[PLUG] iPod with Linux?
John Jordan
johnxj at comcast.net
Mon Jul 4 19:10:25 UTC 2005
On 4 Jul 2005, at 12:16, Rogan Creswick wrote:
> On 7/4/05, John Jordan <johnxj at comcast.net> wrote:
> >
> > While googling I found a page that said that gtkpod would read the
> > files on the iPod if you click on the Read button. Not sure I tried
> > that before. I did just now, with the iPod mounted. It said:
> >
> > /media/iPod/iPod_Contol/iTunes/iTunesDB does not exist. Import
> > aborted.
>
> This *really* sounds like you have the wrong partition mounted.
> Before blowing everything away, you may want to try sda1 and 2 first..

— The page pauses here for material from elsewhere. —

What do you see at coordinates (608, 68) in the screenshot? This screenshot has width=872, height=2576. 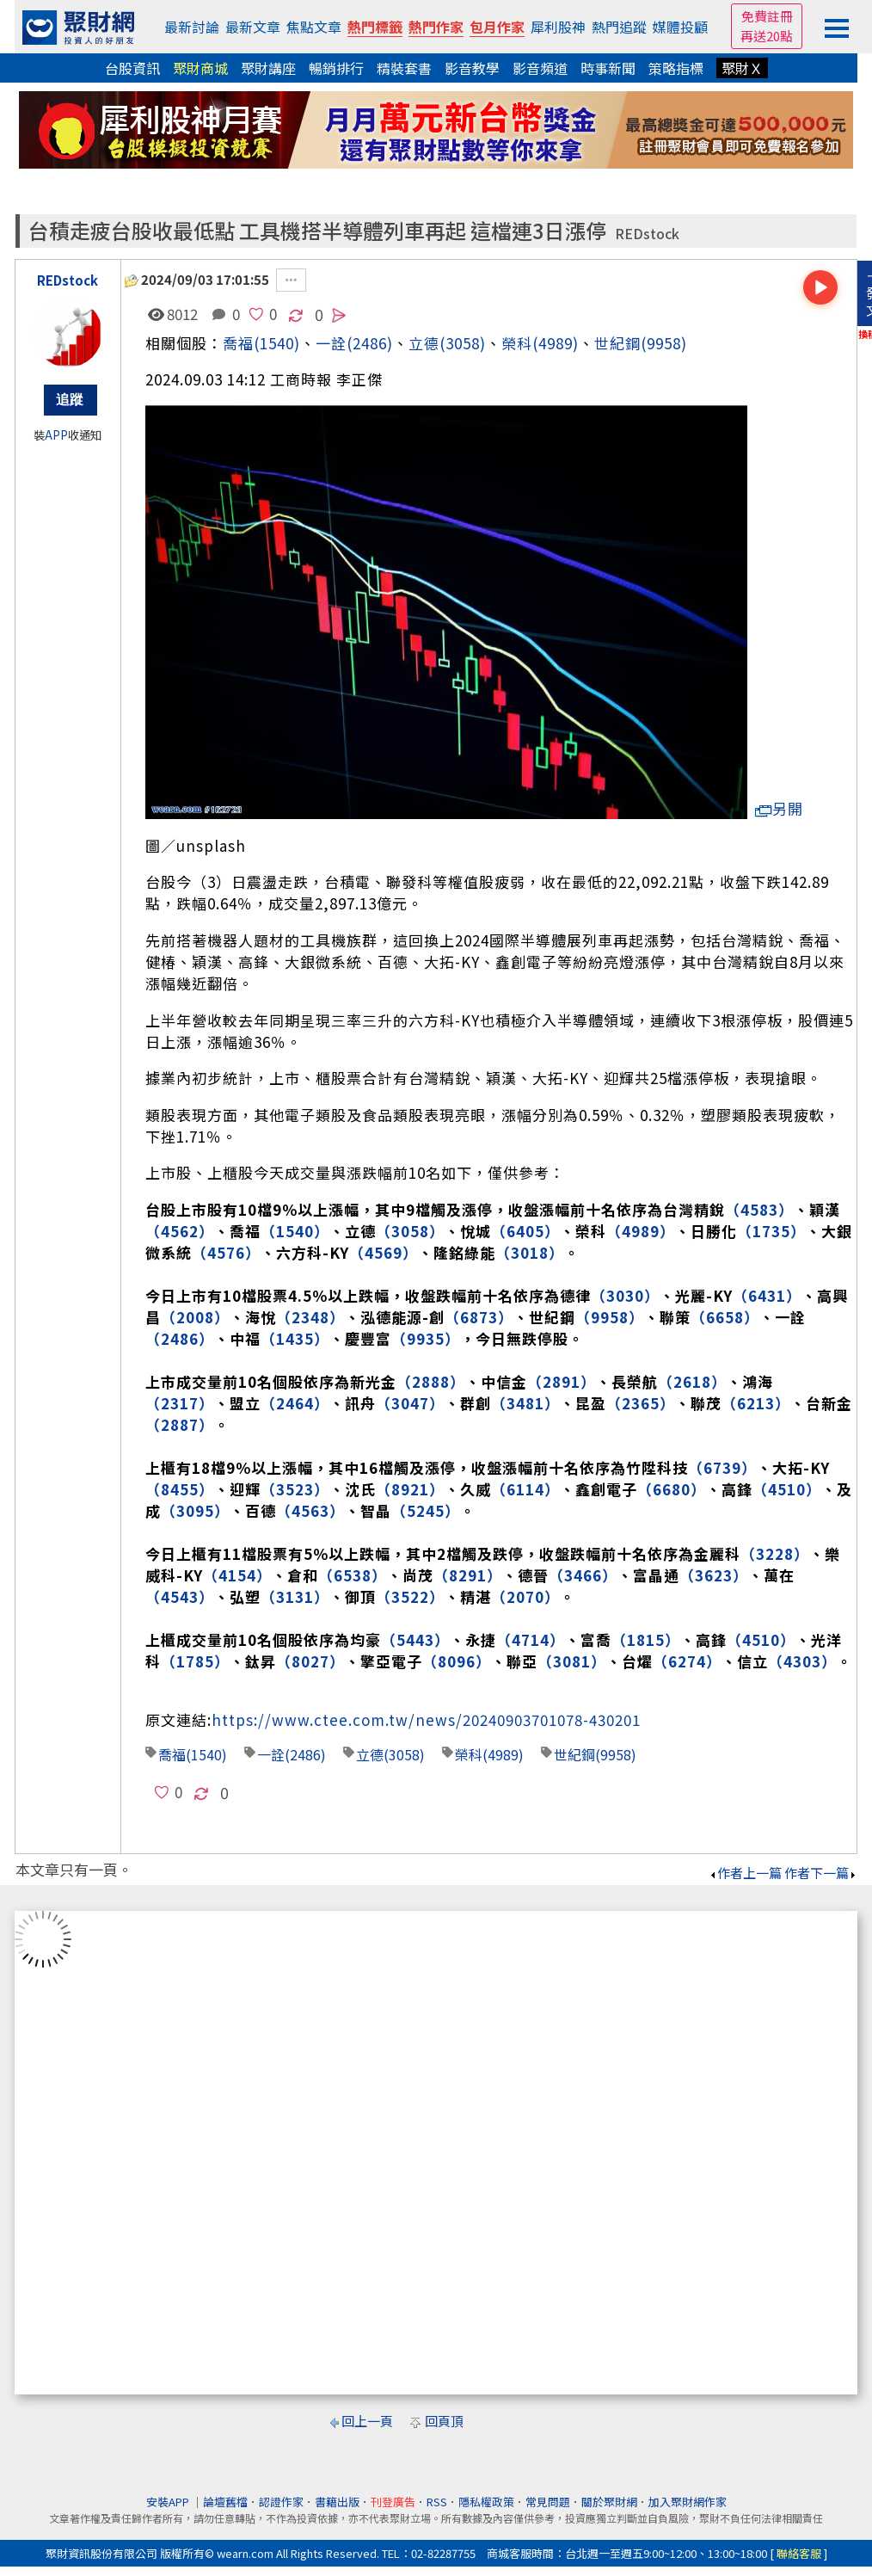 I see `時事新聞` at bounding box center [608, 68].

> (apologies if you already have, I missed out on a section of this
> thread).
Good idea. I am pretty darn sure it is sda3, because all the wikis
and how-tos say that Apple puts three partitions on it, and the one
the tunes go on is sda3. But I tried sda2 and sda1, and neither
would mount. To do it I duplicated the line in fstab twice, and then
just changed them to 2 and 1, and resaved fstab. The commands I
gave were "mount /dev/sda2" and "-1. I also duplicated it with
hpmount, but still no joy.
The totally weird thing is that Linux sees only five files/directories
(and says it doesn't know what they are) -- "Desktop DB,"
"Desktop DF," "Finder," "Readme" and "System." It's supposed to
see folders like "iPod_Control," etc. Yet while that is what Linux
sees, when I look at the iPod's display and use the wheel thing, it
shows exactly the menu choices that it did before I lost the folders.

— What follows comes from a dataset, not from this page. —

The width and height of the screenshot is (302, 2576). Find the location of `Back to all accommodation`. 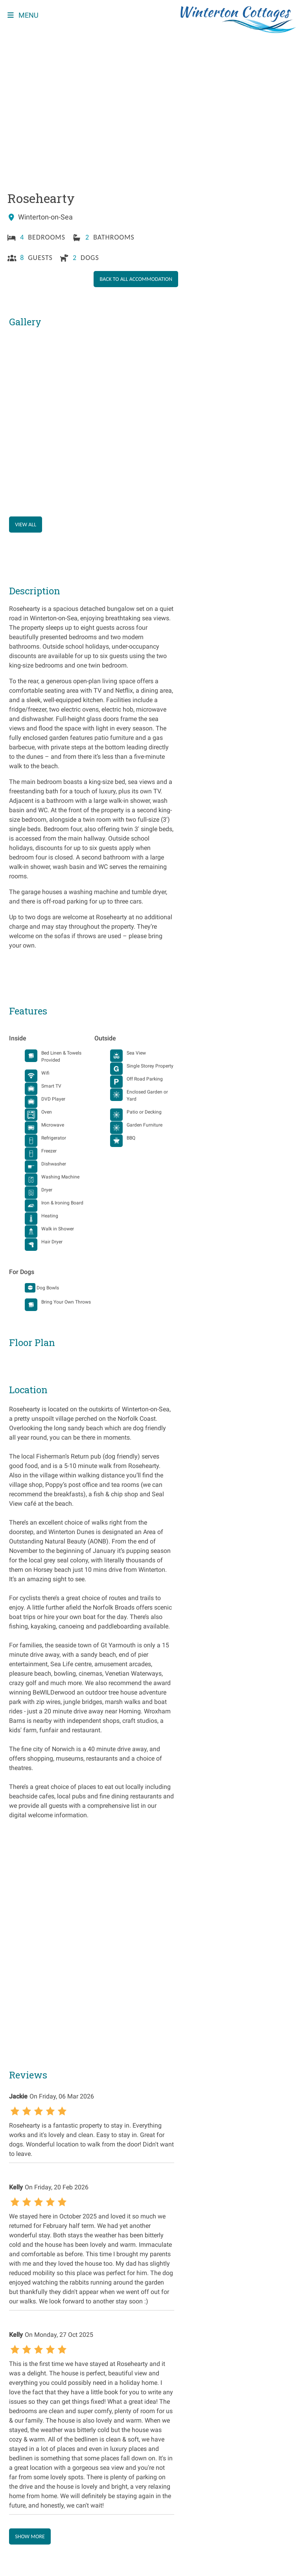

Back to all accommodation is located at coordinates (137, 279).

> FWIW, HFS is also agnostic to case. It will maintain upper case
> characters, but it dosen't consider iPod to be different from ipod.
> Now, /media/iPod *is* different from /media/ipod, as you correctly
> assumed (because it is the mount point, it is on your linux
> filesystem, not the iPod's file system).
Good point. Unfortunately, fixing that in gtkpod didn't help. :(
> > So now I need to figure out if Linux can format the iPod as FAT32.
> > (I still don't want to install any part of iTunes on my Windows
> > computer, if I can avoid it.)
>
> When I was working with my iPod, I found a tool that did exactly this
> (I don't recall the name, though :( ). I don't think you want to try
> and do it manually so to speak, with standard formatting tools. Your
> iPod apparently has a non-trivial partitioning scheme, and changing
> the wrong partition could be very difficult to undo.
Well, gtkpod seems to have a utility that will place the proper
directories on the iPod. I haven't been able to use it because the
iPod filesystem stubbornly remains locked. But it pops up a
window asking if I want to create a list of directories, and the list is
exactly what I saw on it before I lost the folders. Actually, I even
copied those folders off it and saved them to /home/jjj. (Except that
there were three hidden files that couldn't be copied.)
I'll google on Linux +FAT32 and see what I can turn up.